Friday, March 13, 2009

A Conversation With Barbara Russell


"You ran into people wherever you went, except the mail box (laughs), never at the mailbox! When I would go shopping at the Giant in Wilde Lake, it would take me literally hours to get out of there, not that I was shopping so much but you know you'd have a conversation in every isle, in isle four with Helen and you know that's how it was with everybody. You'd go to the grocery store and you'd spend an eternity there because you met everybody you knew and you just had conversations."

One summer day in 1967, Barbara and Charles Russell were driving down Route 29 from Baltimore to visit friends in Rockville when they noticed the do not enter sign near the development of Columbia had been removed, so they entered. In July, they moved in, become two of the first 100 residents in Columbia.
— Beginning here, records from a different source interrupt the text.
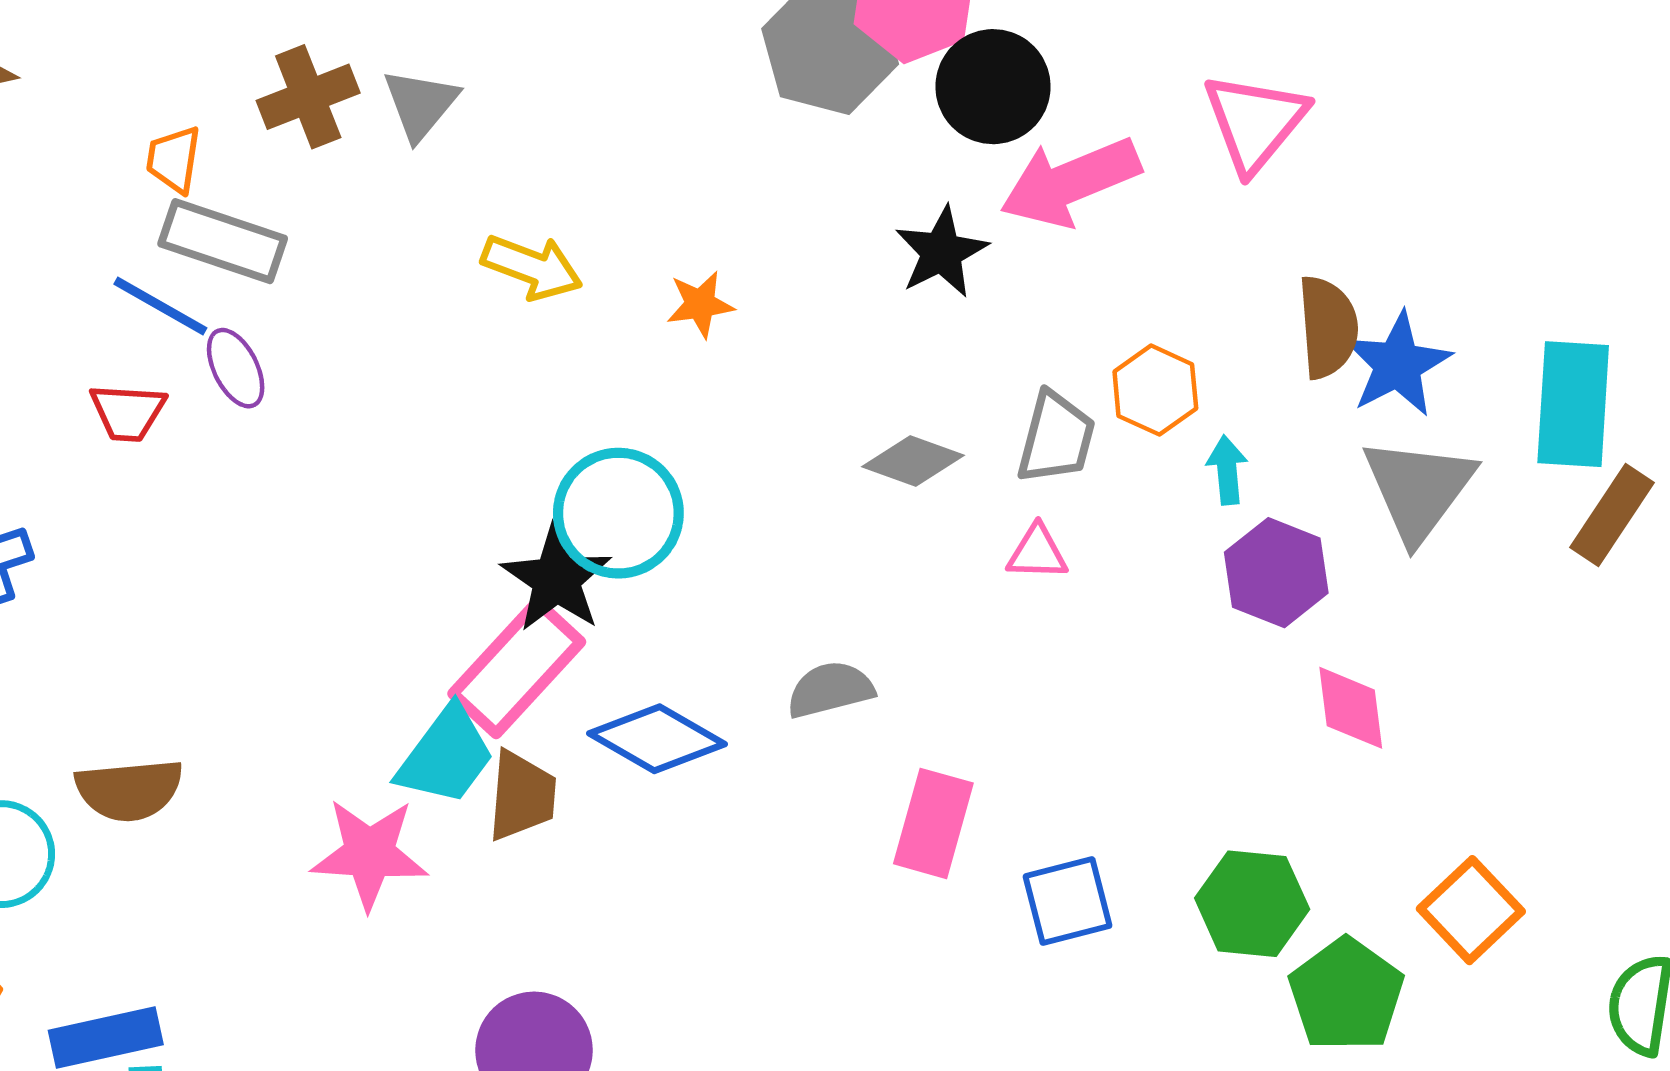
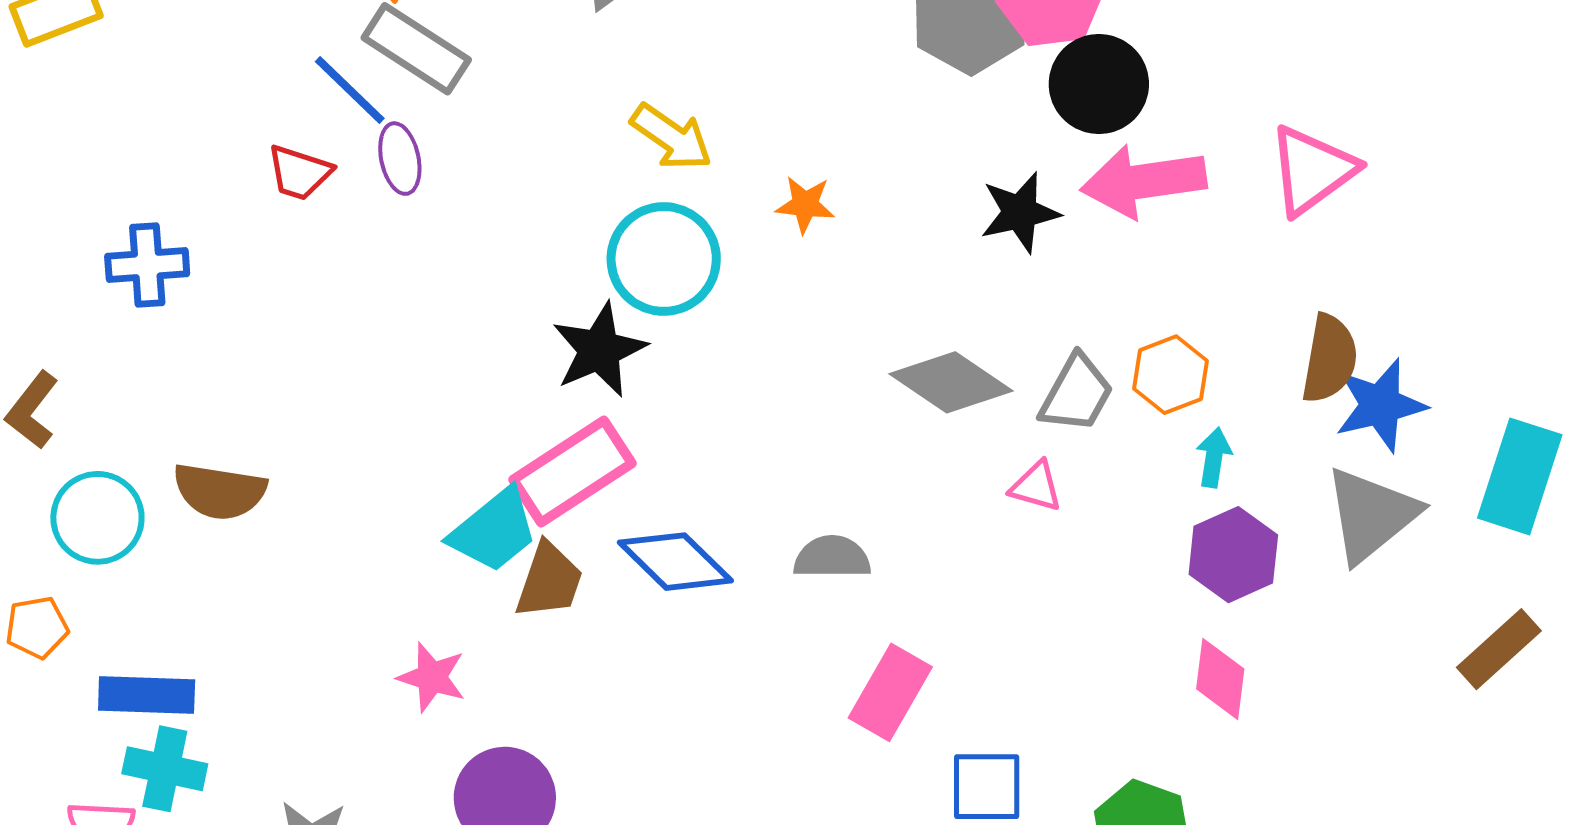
gray diamond: (913, 461) -> (951, 382), size x1.4
cyan circle: (618, 513) -> (664, 259), moved
brown rectangle: (1612, 515) -> (1499, 649), moved
black star: (556, 579) -> (599, 350), moved
pink diamond: (1351, 708) -> (1220, 679), moved
pink star: (369, 854) -> (432, 677), moved, size x0.7

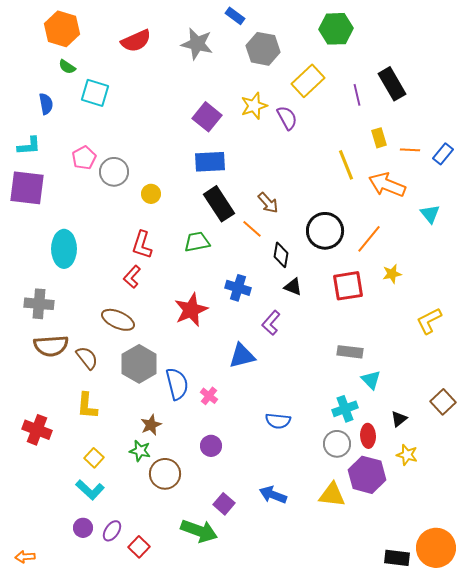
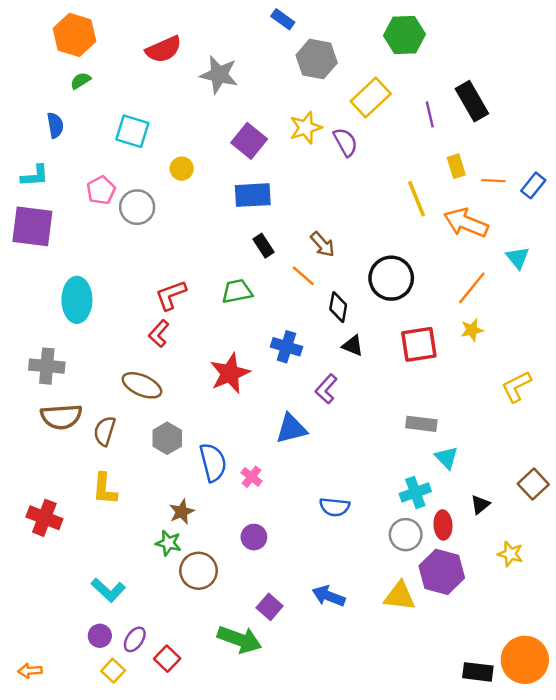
gray star: (197, 44) -> (219, 75), moved
green semicircle: (67, 67) -> (81, 81), turned 114
cyan square: (95, 93) -> (132, 131), moved
yellow circle: (151, 194) -> (182, 169), moved
black rectangle: (219, 204) -> (264, 246), size x0.6
orange line: (369, 239) -> (472, 288), moved
red L-shape: (142, 245) -> (171, 295), turned 52
brown semicircle: (87, 358) -> (105, 431), turned -125
gray hexagon: (139, 364) -> (167, 438), size x0.7
yellow star: (407, 455) -> (510, 554), moved
yellow square: (94, 458) -> (113, 671), moved

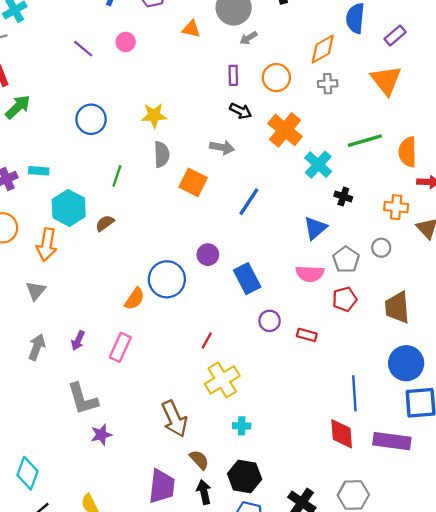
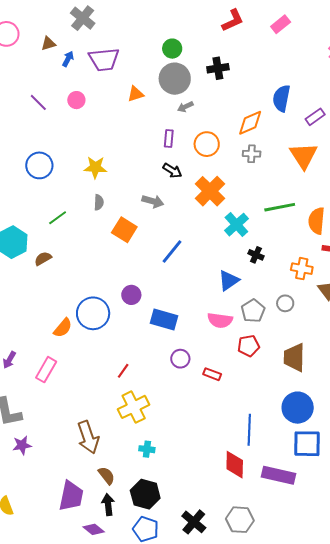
orange triangle: (191, 29) -> (135, 94), turned -36
gray semicircle: (162, 154) -> (99, 202), size x0.7
green line: (117, 176) -> (58, 218), turned 30
blue rectangle: (247, 279) -> (164, 319), turned -52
"There was almost nothing in Columbia at the time, there wasn't even a village center. In fact, when we drove around there were these little muddy circles and we asked somebody what they were and they said oh those are going to be cul-de-sacs. And we said what the heck are cul-de-sacs?"

At the time, the Russells had followed their jobs at the Social Security Administration from California. Before moving to Columbia, they had lived in Woodlawn and even had to get married in Washington D.C., because it was illegal for an interracial couple to marry in Maryland.
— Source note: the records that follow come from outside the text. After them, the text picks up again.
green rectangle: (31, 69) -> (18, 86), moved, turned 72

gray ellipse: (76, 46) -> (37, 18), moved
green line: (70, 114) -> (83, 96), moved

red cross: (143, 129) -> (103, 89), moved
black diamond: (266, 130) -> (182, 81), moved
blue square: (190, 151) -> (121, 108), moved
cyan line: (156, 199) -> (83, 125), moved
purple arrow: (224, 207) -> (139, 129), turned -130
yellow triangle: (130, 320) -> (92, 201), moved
"When I married Charles, my family was dead set against it and they felt and told me that they thought that I would forever be living on the fringes of society and my children."

Russell says that for most of the early residents, Columbia was their first experience in an integrated community. She recalls the day an older couple moved into the apartment above them. They mistook Charles for the maintenance man, requesting that he help them move in.

"So he did, he helped them move their stuff upstairs and when he was all finished he said let me introduce myself, I'm your neighbor Charles Russell, from the apartment down below."

42 years later, Russell thinks things have changed, that after James Rouse stopped driving the Rouse Company, the bottom line took the wheel instead of the vision. In her mind, the biggest problem of early Columbia was public transportation. When asked about current problems, she spoke about General Growth Properties.

"GGP is not giving anything to the county, it just wants the density and zoning changes worth billions and is not agreeing to pay for the costs of infrastructure to pay for affordable housing, to pay for cultural amenities, its not, it doesn't want to pay and hasn't promised to pay and hasn't agreed to pay for anything. And now it can't afford to pay for anything. And so it would be in my mind, a real rip if you will off to the taxpayers, to allow them to do that without any of the trade offs."